**EXERCISE**
Go through the records and give the number of lines that include "will", with nothing else.

**Saved entries**
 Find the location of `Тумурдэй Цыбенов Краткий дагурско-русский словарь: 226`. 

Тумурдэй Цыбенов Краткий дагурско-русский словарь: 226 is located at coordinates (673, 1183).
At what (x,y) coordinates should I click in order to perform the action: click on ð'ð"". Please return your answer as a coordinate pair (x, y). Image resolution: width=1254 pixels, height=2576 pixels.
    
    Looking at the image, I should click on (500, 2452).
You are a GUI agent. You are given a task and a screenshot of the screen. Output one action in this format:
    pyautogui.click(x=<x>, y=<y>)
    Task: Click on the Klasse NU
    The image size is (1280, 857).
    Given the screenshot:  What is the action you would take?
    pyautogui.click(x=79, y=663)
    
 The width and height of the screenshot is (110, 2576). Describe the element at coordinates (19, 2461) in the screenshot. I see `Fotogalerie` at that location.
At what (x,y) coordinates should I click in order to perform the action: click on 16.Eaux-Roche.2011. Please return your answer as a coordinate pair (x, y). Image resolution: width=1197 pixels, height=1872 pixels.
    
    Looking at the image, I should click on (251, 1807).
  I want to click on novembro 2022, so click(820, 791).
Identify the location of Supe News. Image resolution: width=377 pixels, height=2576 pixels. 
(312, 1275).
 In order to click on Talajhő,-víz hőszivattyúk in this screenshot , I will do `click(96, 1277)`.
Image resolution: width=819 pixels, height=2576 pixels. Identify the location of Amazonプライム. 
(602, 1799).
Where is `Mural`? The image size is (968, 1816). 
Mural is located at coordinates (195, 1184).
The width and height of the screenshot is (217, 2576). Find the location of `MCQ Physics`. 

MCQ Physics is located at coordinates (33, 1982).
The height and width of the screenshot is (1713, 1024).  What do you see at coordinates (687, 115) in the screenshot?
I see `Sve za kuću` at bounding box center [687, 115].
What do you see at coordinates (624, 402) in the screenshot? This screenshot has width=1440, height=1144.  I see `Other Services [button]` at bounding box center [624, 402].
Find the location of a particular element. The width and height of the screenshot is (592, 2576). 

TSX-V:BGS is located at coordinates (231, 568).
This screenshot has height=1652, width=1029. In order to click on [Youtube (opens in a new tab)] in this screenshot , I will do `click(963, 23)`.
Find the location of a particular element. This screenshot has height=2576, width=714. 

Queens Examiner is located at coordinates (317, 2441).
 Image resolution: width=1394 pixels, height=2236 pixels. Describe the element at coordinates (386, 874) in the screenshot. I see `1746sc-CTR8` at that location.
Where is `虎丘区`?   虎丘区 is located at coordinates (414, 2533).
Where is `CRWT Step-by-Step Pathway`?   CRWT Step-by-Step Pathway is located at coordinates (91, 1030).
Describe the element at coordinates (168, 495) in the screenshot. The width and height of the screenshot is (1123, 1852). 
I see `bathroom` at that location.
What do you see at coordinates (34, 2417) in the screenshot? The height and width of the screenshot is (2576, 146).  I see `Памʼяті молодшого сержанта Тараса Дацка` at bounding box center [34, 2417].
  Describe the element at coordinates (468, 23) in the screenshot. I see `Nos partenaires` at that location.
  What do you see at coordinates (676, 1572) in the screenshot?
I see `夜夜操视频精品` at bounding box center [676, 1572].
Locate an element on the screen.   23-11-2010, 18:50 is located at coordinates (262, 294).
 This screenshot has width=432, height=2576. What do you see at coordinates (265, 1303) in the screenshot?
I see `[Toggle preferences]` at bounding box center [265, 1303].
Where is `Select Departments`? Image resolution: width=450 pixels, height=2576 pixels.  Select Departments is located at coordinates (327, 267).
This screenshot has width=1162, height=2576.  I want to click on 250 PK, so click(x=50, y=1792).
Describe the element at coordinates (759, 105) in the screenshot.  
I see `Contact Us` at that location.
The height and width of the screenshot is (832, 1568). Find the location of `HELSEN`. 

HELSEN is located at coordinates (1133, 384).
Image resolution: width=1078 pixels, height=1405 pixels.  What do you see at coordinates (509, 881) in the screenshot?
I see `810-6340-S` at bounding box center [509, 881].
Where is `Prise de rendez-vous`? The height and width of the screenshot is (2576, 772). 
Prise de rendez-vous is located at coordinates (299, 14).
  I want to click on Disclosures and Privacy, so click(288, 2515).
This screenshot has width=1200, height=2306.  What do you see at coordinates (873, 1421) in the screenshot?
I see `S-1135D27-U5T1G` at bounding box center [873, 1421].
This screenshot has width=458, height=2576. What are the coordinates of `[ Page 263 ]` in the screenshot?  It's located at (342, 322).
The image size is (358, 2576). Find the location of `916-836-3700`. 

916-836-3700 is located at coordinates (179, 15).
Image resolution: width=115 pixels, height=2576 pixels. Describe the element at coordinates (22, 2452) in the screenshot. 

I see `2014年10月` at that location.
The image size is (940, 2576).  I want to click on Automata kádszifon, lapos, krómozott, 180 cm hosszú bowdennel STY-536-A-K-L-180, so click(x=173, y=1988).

**REPLY**
2